Did you know that when people are asked to recall important emotional events they remember four negative memories for every positive? We’re hard-wired to pay more attention to negative information. Survival instinct.
You’ve heard the saying, ‘You catch more flies with honey than you do with vinegar’. Behavioral psychology has proven that humans respond better to praise (honey) than criticism (vinegar).
Now think about your ratio of positives to negatives, from the things you say to your employees to the silent messages you give yourself. If you want to develop your leadership skills, research tells us that you are more likely to gain ground by leveraging your natural skills than trying to fix your weaknesses.
The Harvard Business Review recently dedicated space to the concept of "Reflected Best Self" (RBS) as a method of developing executives. By having a sense of their ‘personal best’, executives are more likely to increase their leadership potential. Organizations are finding the results yield big pay-offs in the bottom-line.

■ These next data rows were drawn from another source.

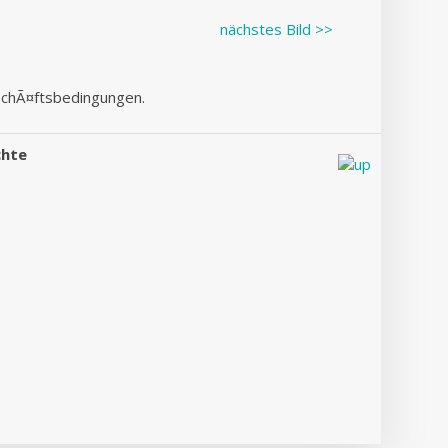
nächstes Bild >>
eschÃ¤ftsbedingungen.
chte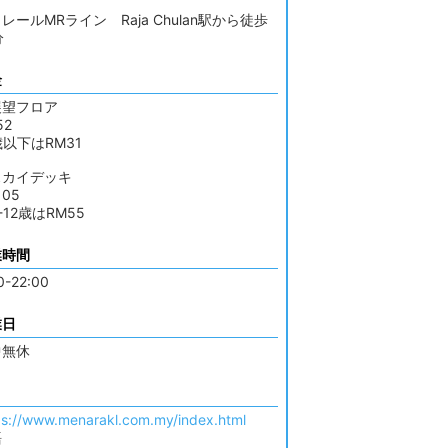
レールMRライン Raja Chulan駅から徒歩
分
金
展望フロア
52
歳以下はRM31
スカイデッキ
105
-12歳はRM55
業時間
0-22:00
業日
中無休
ps://www.menarakl.com.my/index.html
語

The RBS exercise is not intended to stroke your ego or ignore problem areas. The purpose is to develop a plan for more effective action. This requires commitment, diligence, and follow-through. It helps to have a coach to keep you on track. To obtain the most useful feedback necessitates some planning. Here’s how it works.
First identify approximately 10-15 people in your office and outside of work who know you well (a minimum of 10 people is needed in order to make this useful) – employees, vendors, colleagues, friends, family, church or synagogue members. By soliciting input from a diverse group, you’ll gather a richer understanding of yourself.
Ask them to provide you with at least two examples, stories, and/or incidents of you at your best. The request should be in writing so they can think about their answers. Email works great. The more specific or detailed those descriptions the more impactful the feedback. Explain that the goal of this exercise is to increase your understanding of how others see you when you are at your best as a basis for strengthening your leadership effectiveness.
1a. One of the greatest ways that you add value is:
1b. For example, one that was most meaningful to me was a time when:
One of the greatest ways that you add value is:
Providing clear expectations about what you want, and explanations about why those tasks are important.
I think of a time when:
Last Monday in the morning huddle, you reviewed the schedule and the time problems as a result of two emergency walk-ins. These kinds of days usually get everyone stressed out. You reminded us that while we wanted to get through the schedule, more importantly, we wanted to serve our patients and do good work. You reminded us of what we were capable of doing and how each of us could contribute to a better outcome. As a result, we saw everyone that day and we all felt proud of how we worked together.
The third step is to collate all the feedback. Look for ‘common themes’ or patterns. In most of the executive coaching I have done, the uniformity is remarkable despite the diversity of the feedback givers. Once you have identified those strengths, write a two- to four- paragraph narrative beginning with the phrase, “When I am at my best, I…” Think about this as your self-portrait, or your “possible self”.
Last but not least, share your when-I-am-at-my-best portrait with staff and others who participated. Ask them for ideas on how you could better exploit your talents and strengths. Consider using this model to develop your staff. When each person discovers who they are when they are at their best, it’s a gift to everyone. Happy Holidays!